B2 Reduced susceptibility to antimalarial drugs and accelerated selection of drug resistance due to variant red blood cells (Mockenhaupt)
|Institute of Tropical Medicine and International Health
|Charité – Universitätsmedizin Berlin, Spandauer Damm 130, 14050 Berlin
|Professor Dr. med. Frank P. Mockenhaupt
Plasmodium falciparum has developed resistance to virtually all available drugs, but the mechanisms are not fully elucidated. Variant red blood cells can affect treatment outcome due to their malaria-protective properties but also by modifying drug accumulation or by drug inactivation. In this regard, hardly anything is known with respect to the very common but mild forms of RBC variants. Considering their abundance, the actual relevance for treatment outcome and resistance selection may be substantial. We hypothesize that common mild RBC variants (HbS, alpha-thalassaemia, G6PD deficiency) affect susceptibility and resistance formation towards components of first-line antimalarial drugs.
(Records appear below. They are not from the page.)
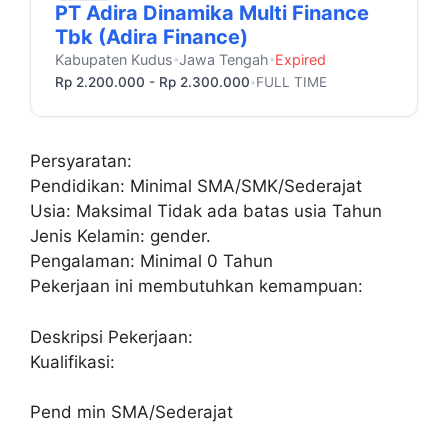
PT Adira Dinamika Multi Finance
Tbk (Adira Finance)
Kabupaten Kudus
Jawa Tengah
Expired
•
•
Rp 2.200.000 - Rp 2.300.000
FULL TIME
•
Persyaratan:
Pendidikan: Minimal SMA/SMK/Sederajat
Usia: Maksimal Tidak ada batas usia Tahun
Jenis Kelamin: gender.
Pengalaman: Minimal 0 Tahun
Pekerjaan ini membutuhkan kemampuan:
Deskripsi Pekerjaan:
Kualifikasi:
Pend min SMA/Sederajat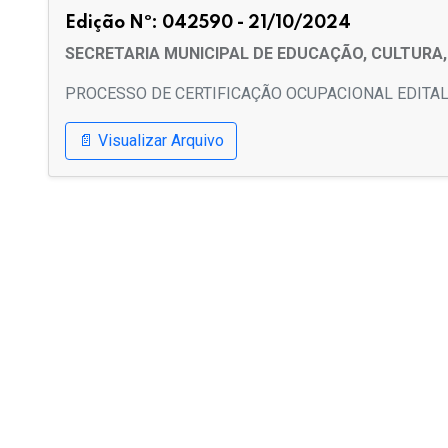
Edição Nº: 042590 - 21/10/2024
SECRETARIA MUNICIPAL DE EDUCAÇÃO, CULTURA,
PROCESSO DE CERTIFICAÇÃO OCUPACIONAL EDITAL
📄 Visualizar Arquivo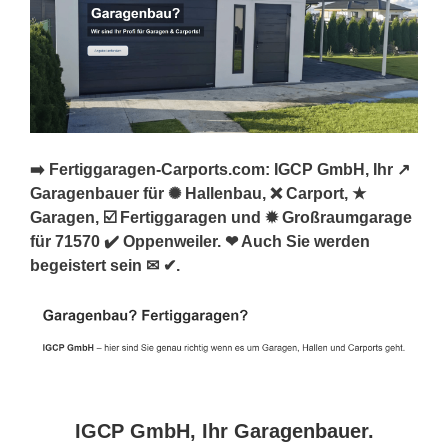
➡️ Fertiggaragen-Carports.com: IGCP GmbH, Ihr ↗️
Garagenbauer für ✺ Hallenbau, ❌ Carport, ★
Garagen, ☑️ Fertiggaragen und ✹ Großraumgarage
für 71570 ✔️ Oppenweiler. ❤ Auch Sie werden
begeistert sein ✉ ✔.
IGCP GmbH, Ihr Garagenbauer.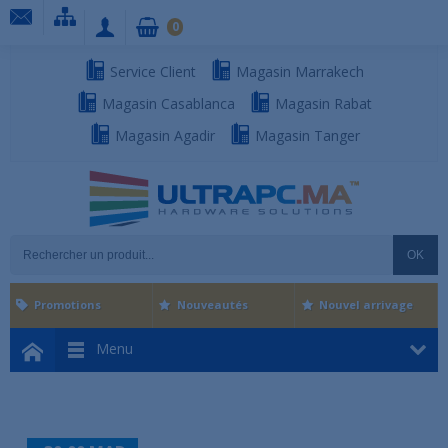
0
Service Client
Magasin Marrakech
Magasin Casablanca
Magasin Rabat
Magasin Agadir
Magasin Tanger
OK
Promotions
Nouveautés
Nouvel arrivage
Menu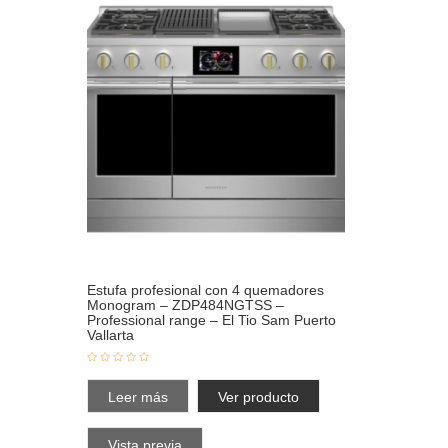
Estufa profesional con 4 quemadores
Monogram – ZDP484NGTSS –
Professional range – El Tio Sam Puerto
Vallarta
Leer más
Ver producto
Vista previa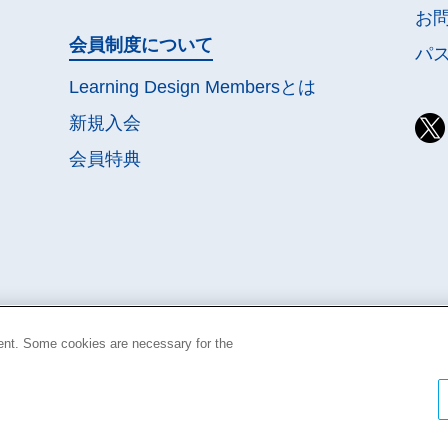
お
会員制度について
パ
Learning Design Membersとは
新規入会
会員特典
ent. Some cookies are necessary for the
こ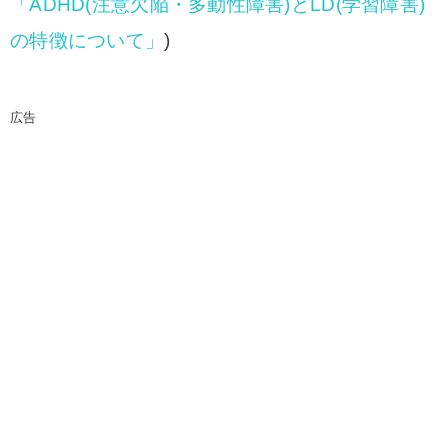
「ADHD(注意欠陥・多動性障害)とLD(学習障害)
の特徴について」
)
広告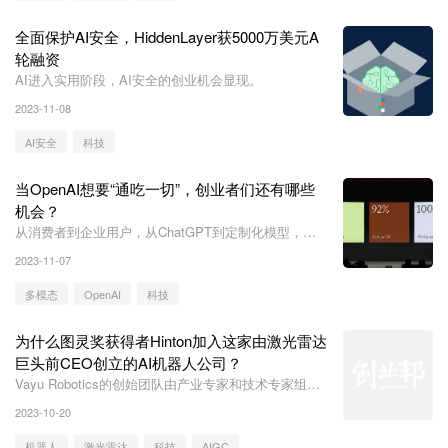
全面保护AI安全，HiddenLayer获5000万美元A
轮融资
AI进入实用阶段，AI安全的创业机会显现。
2023-11-08
AI安全
科技
当OpenAI想要“通吃一切”，创业者们还有哪些
机会？
从消费者到企业用户，从ChatGPT到定制化模型，
OpenAI显示出“通吃一切”的架势。
2023-11-07
多模态
OpenAI
科技
为什么图灵奖获得者Hinton加入这家由激光雷达
巨头前CEO创立的AI机器人公司？
Vayu Robotics的创始团队由产业专家和技术专家组
成，还有Hinton帮助看清前路。
2023-10-20
机器人
激光雷达
科技
AIGC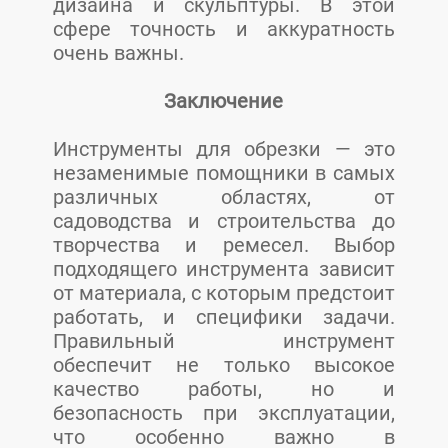
дизайна и скульптуры. В этой
сфере точность и аккуратность
очень важны.
Заключение
Инструменты для обрезки — это
незаменимые помощники в самых
различных областях, от
садоводства и строительства до
творчества и ремесел. Выбор
подходящего инструмента зависит
от материала, с которым предстоит
работать, и специфики задачи.
Правильный инструмент
обеспечит не только высокое
качество работы, но и
безопасность при эксплуатации,
что особенно важно в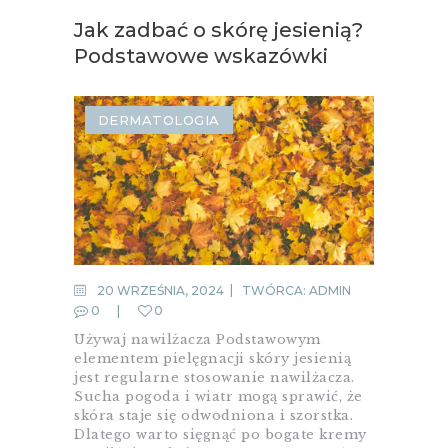
Jak zadbać o skórę jesienią?
Podstawowe wskazówki
DERMATOLOGIA
20 WRZEŚNIA, 2024
TWÓRCA:
ADMIN
0
0
Używaj nawilżacza Podstawowym
elementem pielęgnacji skóry jesienią
jest regularne stosowanie nawilżacza.
Sucha pogoda i wiatr mogą sprawić, że
skóra staje się odwodniona i szorstka.
Dlatego warto sięgnąć po bogate kremy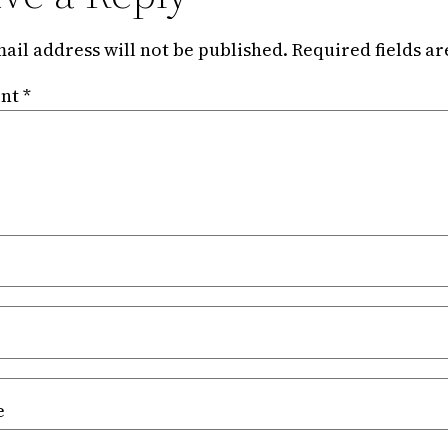
ail address will not be published.
Required fields a
nt
*
e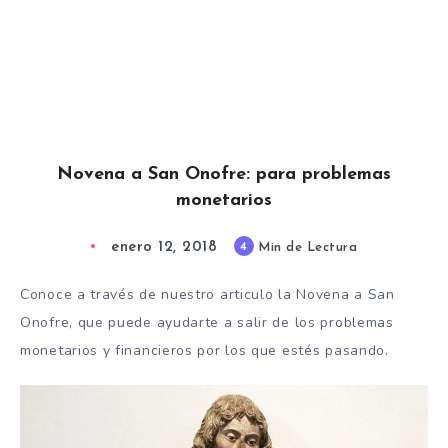
Novena a San Onofre: para problemas
monetarios
enero 12, 2018
4
Min de Lectura
Conoce a través de nuestro articulo la Novena a San
Onofre, que puede ayudarte a salir de los problemas
monetarios y financieros por los que estés pasando.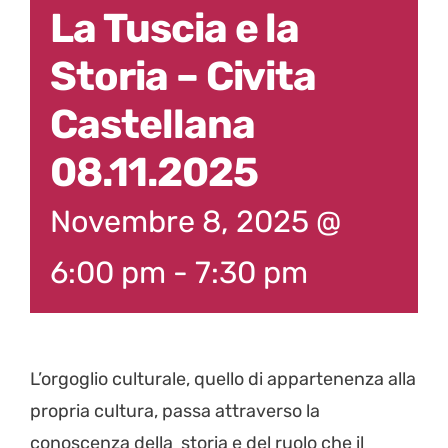
La Tuscia e la
Storia – Civita
Castellana
08.11.2025
Novembre 8, 2025 @
6:00 pm
-
7:30 pm
L’orgoglio culturale, quello di appartenenza alla
propria cultura, passa attraverso la
conoscenza della storia e del ruolo che il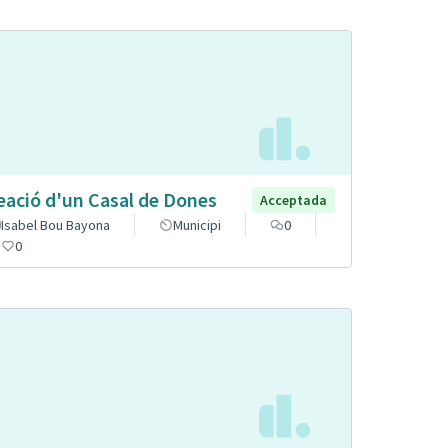
eació d'un Casal de Dones
Acceptada
Isabel Bou Bayona
Municipi
0
0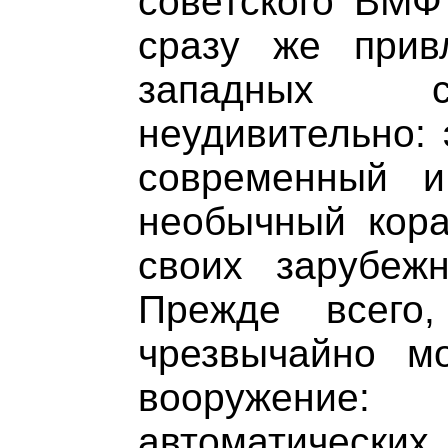
советского ВМФ
сразу же прив
западных с
неудивительно: 
современный и
необычный кора
своих зарубежн
Прежде всего
чрезвычайно м
вооружение
автоматически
We will examine this by i) assessing in vitro drug susceptibility using variant and non-variant RBCs as host cells, ii) determining the pace (and markers) of resistance formation when P. falciparum is cultured under drug pressure in variant vs. normal RBCs, and iii) by comparing resistance markers and treatment outcomes in malaria patients with and without RBC variants. Read-outs will be MICs, IC50s, time to resistance formation, stability and degree of resistance, accompanying molecular markers, distribution of genotypes and molecular markers across treatment outcomes (available patient cohorts).
This project requires a highly autonomous and self-contained student with sound expertise in cell (in best case, P. falciparum) culture and molecular biology techniques. Methods include organization (RBC donors, work place), microscopy, FACS, PCR, sequence analysis, HPLC (cooperation partners).